# 1938 Nonpareil Bicycle Works Project



## Mike66 (Nov 26, 2021)

I picked up this 38 CWC project for pretty cheap recently.  I believe the black is the original paint.  The red looks to be someone’s custom job as it’s a bit sloppy.  

I’m working through it mechanically and wondering what information might be out there on any missing options or parts.  There are two holes in line on the front fender.  Would it likely have had a torpedo light, or some other shape?   How about reflectors or a drop stand?  Would the rack have been original or after market?  The bike seems more serious or workmanlike than similar tank bikes of the era.  Not sure if that was original or if the original owner did some modifications.  The fender art seems very old.  It’s a character “Squirt” from Squirt Soda ads.
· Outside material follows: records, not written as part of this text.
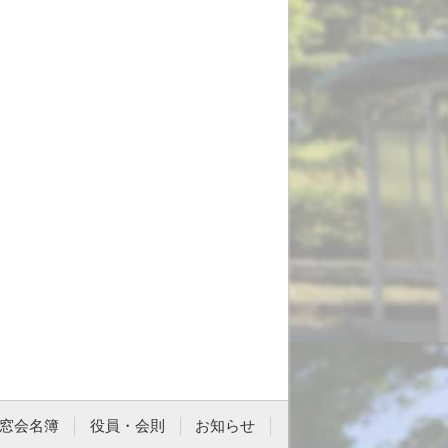
窓会名簿
役員・会則
お知らせ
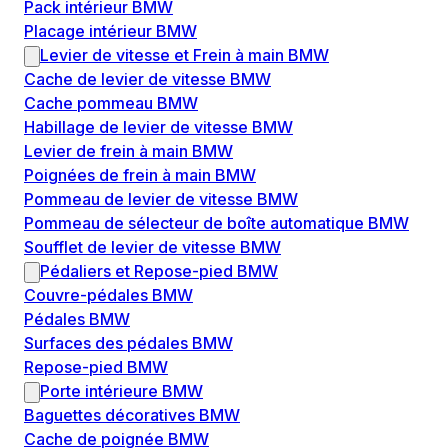
Pack intérieur BMW
Placage intérieur BMW
Levier de vitesse et Frein à main BMW
Cache de levier de vitesse BMW
Cache pommeau BMW
Habillage de levier de vitesse BMW
Levier de frein à main BMW
Poignées de frein à main BMW
Pommeau de levier de vitesse BMW
Pommeau de sélecteur de boîte automatique BMW
Soufflet de levier de vitesse BMW
Pédaliers et Repose-pied BMW
Couvre-pédales BMW
Pédales BMW
Surfaces des pédales BMW
Repose-pied BMW
Porte intérieure BMW
Baguettes décoratives BMW
Cache de poignée BMW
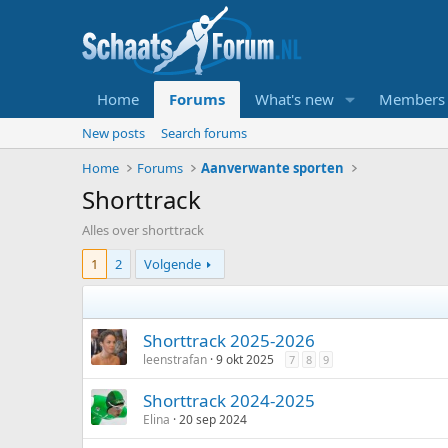
Home
Forums
What's new
Members
New posts
Search forums
Home
Forums
Aanverwante sporten
Shorttrack
Alles over shorttrack
1
2
Volgende
Shorttrack 2025-2026
leenstrafan
9 okt 2025
7
8
9
Shorttrack 2024-2025
Elina
20 sep 2024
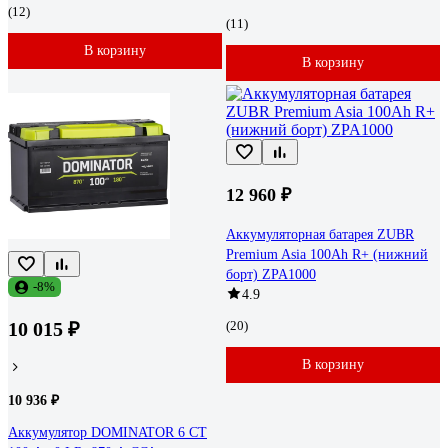
(12)
(11)
В корзину
В корзину
12 960 ₽
Аккумуляторная батарея ZUBR
Premium Asia 100Ah R+ (нижний
борт) ZPA1000
-8%
4.9
10 015 ₽
(20)
В корзину
10 936 ₽
Аккумулятор DOMINATOR 6 СТ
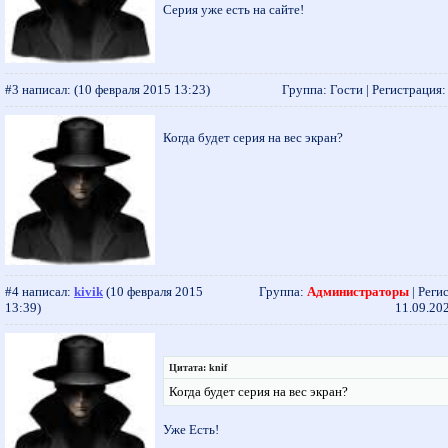
Серия уже есть на сайте!
#3 написал:
(10 февраля 2015 13:23)
Группа: Гости | Регистрация: -
Когда будет серия на вес экран?
#4 написал:
kivik
(10 февраля 2015
Группа:
Администраторы
| Реги
13:39)
11.09.202
Цитата: knif
Когда будет серия на вес экран?
Уже Есть!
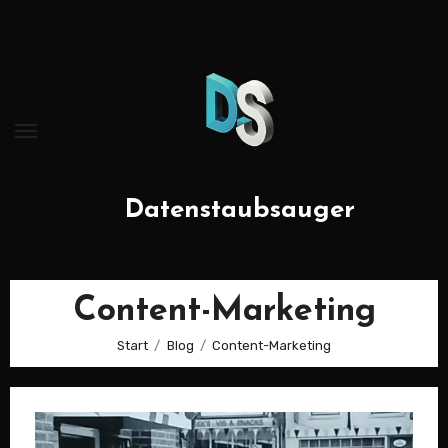
Zum
Inhalt
springen
Datenstaubsauger
Content-Marketing
Start
Blog
Content-Marketing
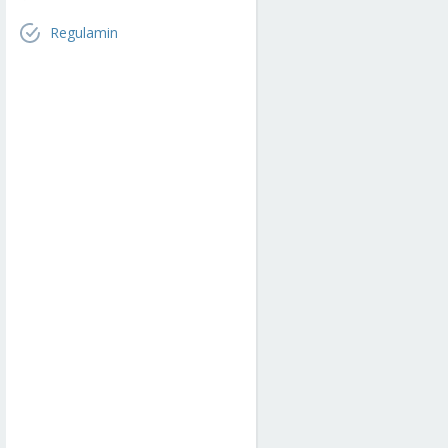
Regulamin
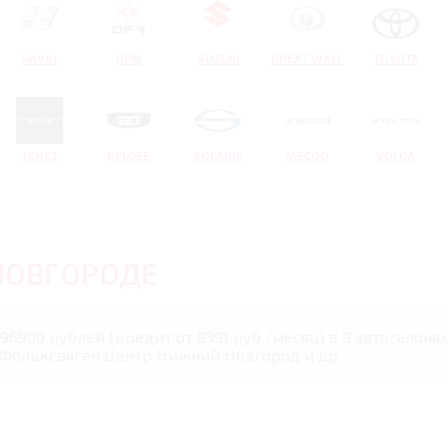
HAVAL
DFM
SUZUKI
GREAT WALL
TOYOTA
TENET
BELGEE
SOLARIS
JAECOO
VOLGA
НОВГОРОДЕ
 996900 рублей (кредит от 8391 руб./месяц) в 9 автосало
 Фольксваген Центр Нижний Новгород и др.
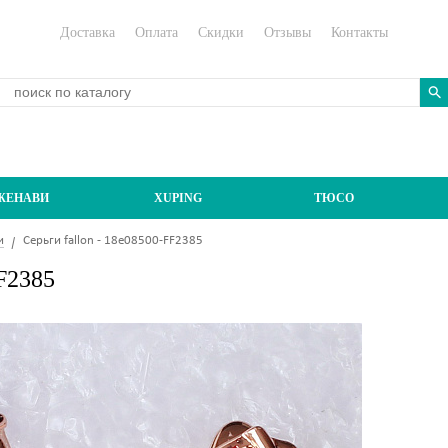
Доставка
Оплата
Скидки
Отзывы
Контакты
ЖЕНАВИ
XUPING
ТЮСО
и
Серьги fallon - 18e08500-FF2385
FF2385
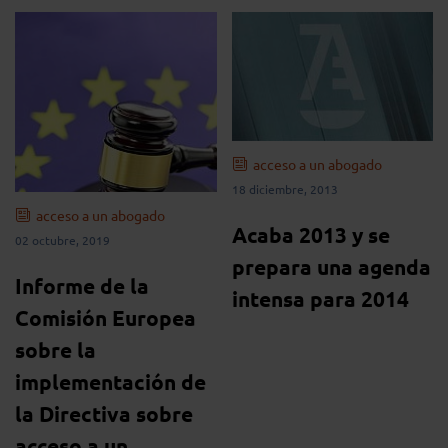
acceso a un abogado
18 diciembre, 2013
acceso a un abogado
Acaba 2013 y se
02 octubre, 2019
prepara una agenda
Informe de la
intensa para 2014
Comisión Europea
sobre la
implementación de
la Directiva sobre
acceso a un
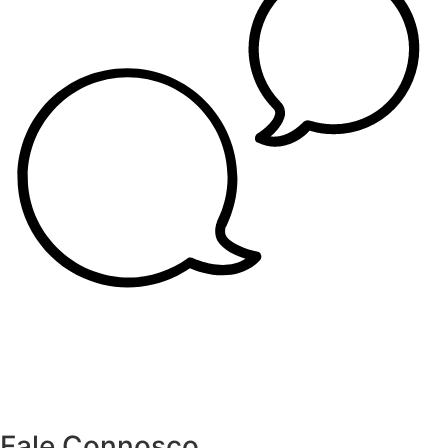
Fale Connosco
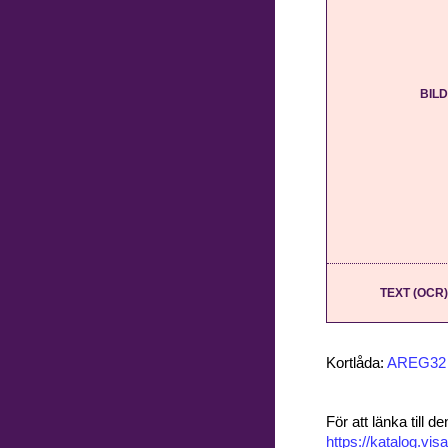
BILD
TEXT (OCR)
Kortlåda:
AREG32
För att länka till
https://katalog.v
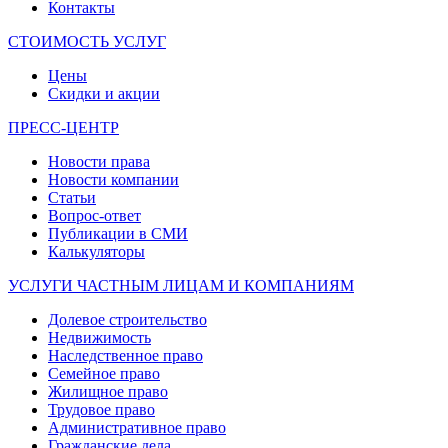
Контакты
СТОИМОСТЬ УСЛУГ
Цены
Скидки и акции
ПРЕСС-ЦЕНТР
Новости права
Новости компании
Статьи
Вопрос-ответ
Публикации в СМИ
Калькуляторы
УСЛУГИ ЧАСТНЫМ ЛИЦАМ И КОМПАНИЯМ
Долевое строительство
Недвижимость
Наследственное право
Семейное право
Жилищное право
Трудовое право
Административное право
Гражданские дела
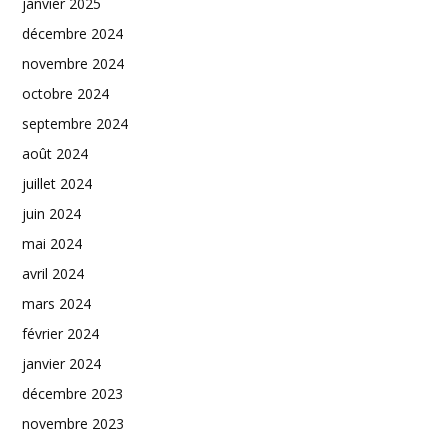
janvier 2025
décembre 2024
novembre 2024
octobre 2024
septembre 2024
août 2024
juillet 2024
juin 2024
mai 2024
avril 2024
mars 2024
février 2024
janvier 2024
décembre 2023
novembre 2023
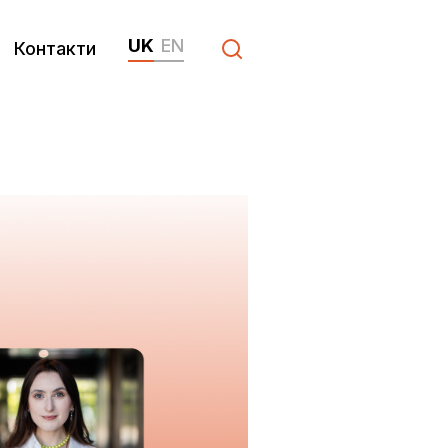
UK
EN
Контакти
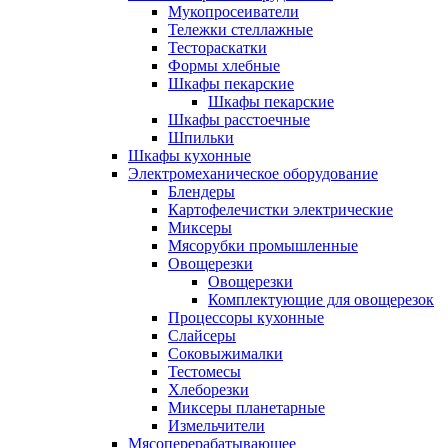
Мукопросеиватели
Тележки стеллажные
Тестораскатки
Формы хлебные
Шкафы пекарские
Шкафы пекарские
Шкафы расстоечные
Шпильки
Шкафы кухонные
Электромеханическое оборудование
Блендеры
Картофелечистки электрические
Миксеры
Мясорубки промышленные
Овощерезки
Овощерезки
Комплектующие для овощерезок
Процессоры кухонные
Слайсеры
Соковыжималки
Тестомесы
Хлеборезки
Миксеры планетарные
Измельчители
Мясоперерабатывающее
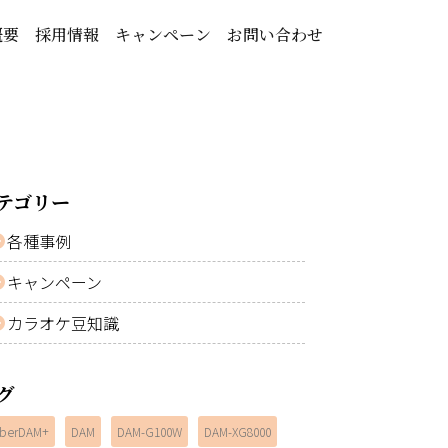
概要
採用情報
キャンペーン
お問い合わせ
テゴリー
各種事例
キャンペーン
カラオケ豆知識
グ
berDAM+
DAM
DAM-G100W
DAM-XG8000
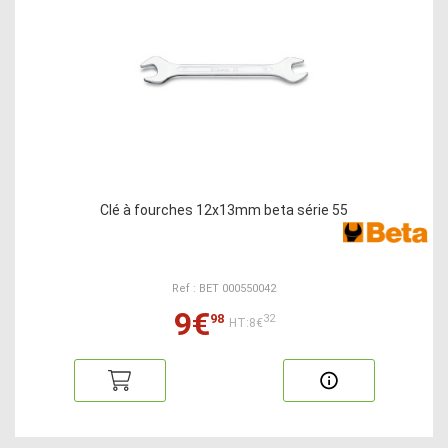
Clé à fourches 12x13mm beta série 55
Ref : BET 000550042
9€
98
32
HT:8€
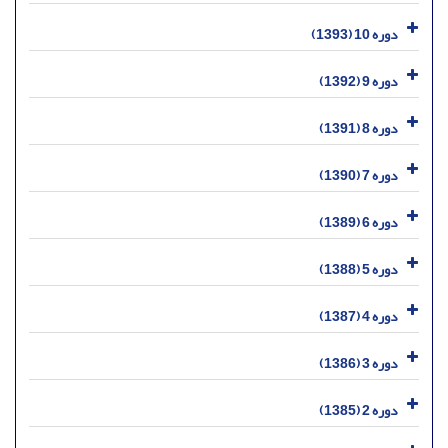
دوره 10 (1393)
دوره 9 (1392)
دوره 8 (1391)
دوره 7 (1390)
دوره 6 (1389)
دوره 5 (1388)
دوره 4 (1387)
دوره 3 (1386)
دوره 2 (1385)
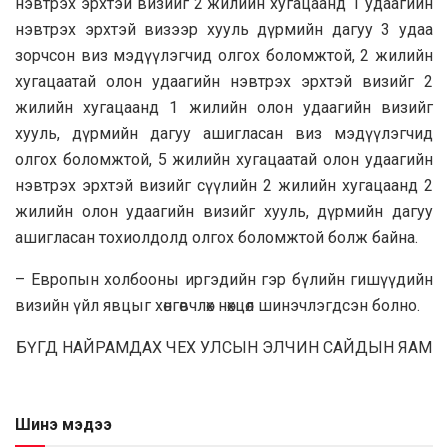
нэвтрэх эрхтэй визийг 2 жилийн хугацаанд 1 удаагийн
нэвтрэх эрхтэй визээр хууль дүрмийн дагуу 3 удаа
зорчсон виз мэдүүлэгчид олгох боломжтой, 2 жилийн
хугацаатай олон удаагийн нэвтрэх эрхтэй визийг 2
жилийн хугацаанд 1 жилийн олон удаагийн визийг
хууль, дүрмийн дагуу ашигласан виз мэдүүлэгчид
олгох боломжтой, 5 жилийн хугацаатай олон удаагийн
нэвтрэх эрхтэй визийг сүүлийн 2 жилийн хугацаанд 2
жилийн олон удаагийн визийг хууль, дүрмийн дагуу
ашигласан тохиолдолд олгох боломжтой болж байна.
– Европын холбооны иргэдийн гэр бүлийн гишүүдийн
визийн үйл явцыг хөнгөвчлөх нөхцөл шинэчлэгдсэн болно.
БҮГД НАЙРАМДАХ ЧЕХ УЛСЫН ЭЛЧИН САЙДЫН ЯАМ
Шинэ мэдээ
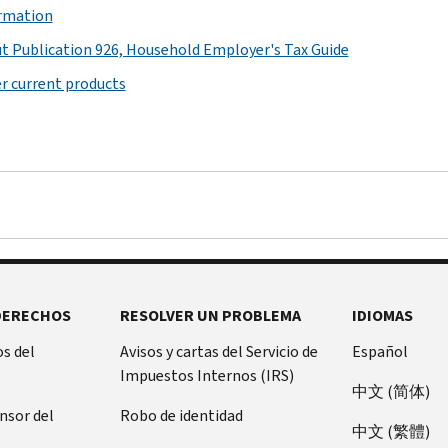
rmation
t Publication 926, Household Employer's Tax Guide
r current products
DERECHOS
RESOLVER UN PROBLEMA
IDIOMAS
s del
Avisos y cartas del Servicio de
Español
Impuestos Internos (IRS)
中文 (简体)
ensor del
Robo de identidad
中文 (繁體)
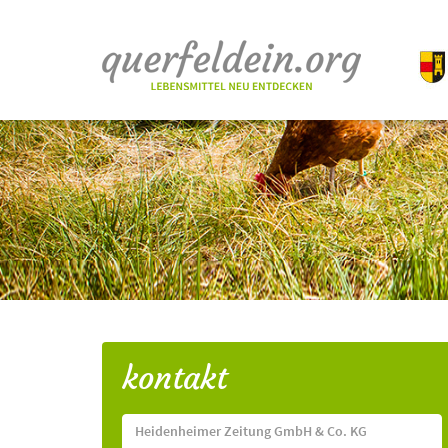
kontakt
Heidenheimer Zeitung GmbH & Co. KG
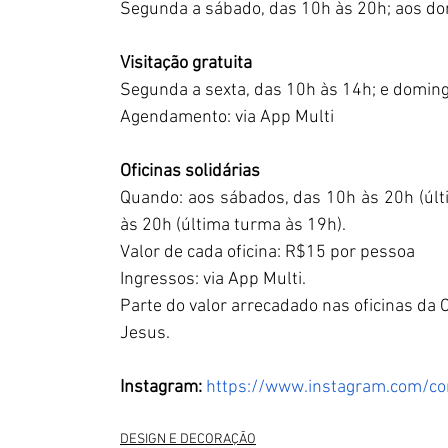
Segunda a sábado, das 10h às 20h; aos do
Visitação gratuita
Segunda a sexta, das 10h às 14h; e doming
Agendamento: via App Multi 
Oficinas solidárias 
Quando: aos sábados, das 10h às 20h (últi
às 20h (última turma às 19h). 
Valor de cada oficina: R$15 por pessoa 
Ingressos: via App Multi. 
Parte do valor arrecadado nas oficinas da 
Jesus.
Instagram:
https://www.instagram.com/co
DESIGN E DECORAÇÃO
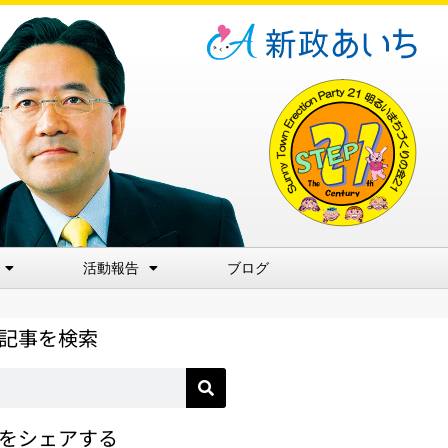
活動報告
ブログ
記事を検索
をシェアする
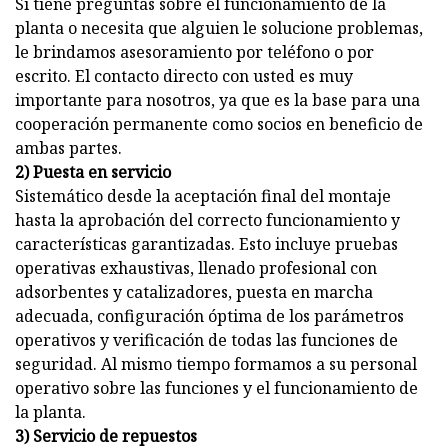
Si tiene preguntas sobre el funcionamiento de la
planta o necesita que alguien le solucione problemas,
le brindamos asesoramiento por teléfono o por
escrito. El contacto directo con usted es muy
importante para nosotros, ya que es la base para una
cooperación permanente como socios en beneficio de
ambas partes.
2) Puesta en servicio
Sistemático desde la aceptación final del montaje
hasta la aprobación del correcto funcionamiento y
características garantizadas. Esto incluye pruebas
operativas exhaustivas, llenado profesional con
adsorbentes y catalizadores, puesta en marcha
adecuada, configuración óptima de los parámetros
operativos y verificación de todas las funciones de
seguridad. Al mismo tiempo formamos a su personal
operativo sobre las funciones y el funcionamiento de
la planta.
3) Servicio de repuestos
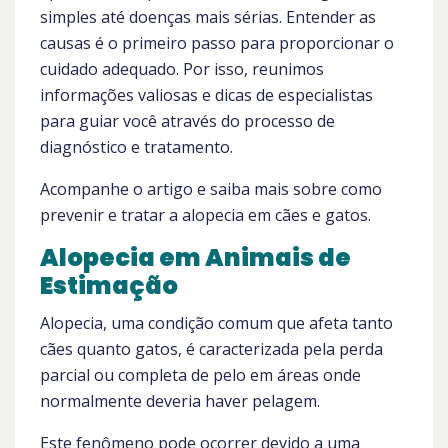
simples até doenças mais sérias. Entender as
causas é o primeiro passo para proporcionar o
cuidado adequado. Por isso, reunimos
informações valiosas e dicas de especialistas
para guiar você através do processo de
diagnóstico e tratamento.
Acompanhe o artigo e saiba mais sobre como
prevenir e tratar a alopecia em cães e gatos.
Alopecia em Animais de
Estimação
Alopecia, uma condição comum que afeta tanto
cães quanto gatos, é caracterizada pela perda
parcial ou completa de pelo em áreas onde
normalmente deveria haver pelagem.
Este fenômeno pode ocorrer devido a uma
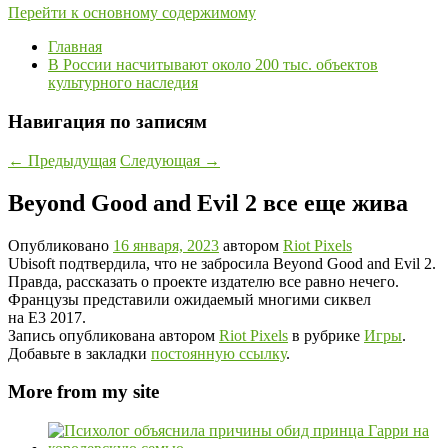
Перейти к основному содержимому
Главная
В России насчитывают около 200 тыс. объектов
культурного наследия
Навигация по записям
←
Предыдущая
Следующая
→
Beyond Good and Evil 2 все еще жива
Опубликовано
16 января, 2023
автором
Riot Pixels
Ubisoft подтвердила, что не забросила Beyond Good and Evil 2.
Правда, рассказать о проекте издателю все равно нечего.
Французы представили ожидаемый многими сиквел
на E3 2017.
Запись опубликована автором
Riot Pixels
в рубрике
Игры
.
Добавьте в закладки
постоянную ссылку
.
More from my site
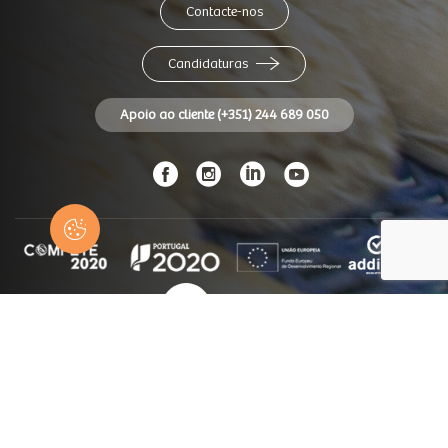
Contacte-nos
Candidaturas
Apoio ao cliente (+351) 244 689 050
© Panidor 2026
Todos os direitos reservados
Ficha Técnica
CNIACC
Termos e Condições de venda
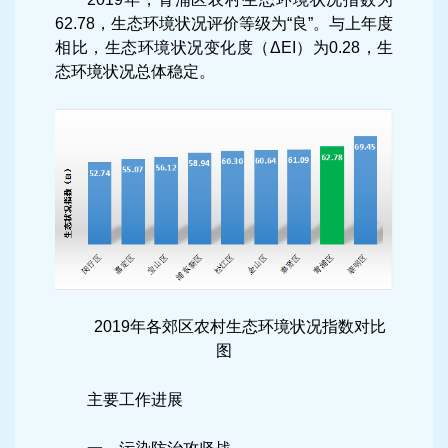
62.78，生态环境状况评价等级为“良”。与上年度
相比，生态环境状况变化度（ΔEI）为0.28，生
态环境状况总体稳定。
2019年各郊区农村生态环境状况指数对比
图
主要工作进展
Any help or comments appreciated.

Thanks,
Mike


----------



## stezell (Nov 26, 2021)

Very cool project, it would have had the CWC braced dropstand, rack isn't original. 
Sean


----------



## stezell (Nov 26, 2021)

Did you know they still make Squirt soda.


----------



## Mike66 (Nov 26, 2021)

stezell said:


> Did you know they still make Squirt soda.



I didn’t.  I wonder what inspired a previous owner to decorate with it.


----------



## Mike66 (Nov 26, 2021)

stezell said:


> Very cool project, it would have had the CWC braced dropstand, rack isn't original.
> Sean



I’ll see if I can research a picture and parts for the drop stand.  Thanks for the info.  Do you think it would have had a different rack originally, or none?


----------



## fordmike65 (Nov 26, 2021)

Search results for query: squirt decal
					






					thecabe.com


----------



## fordmike65 (Nov 26, 2021)

Mike66 said:


> I’ll see if I can research a picture and parts for the drop stand.  Thanks for the info.  Do you think it would have had a different rack originally, or none?







Most likely did not originally come with a rear carrier, but there are several that would be period correct should you like to add one.


----------



## Mike66 (Nov 26, 2021)

fordmike65 said:


> Search results for query: squirt decal
> 
> 
> 
> ...



That’s pretty cool!  I figured it was just a one off decoration.  It’s a dang movement!


----------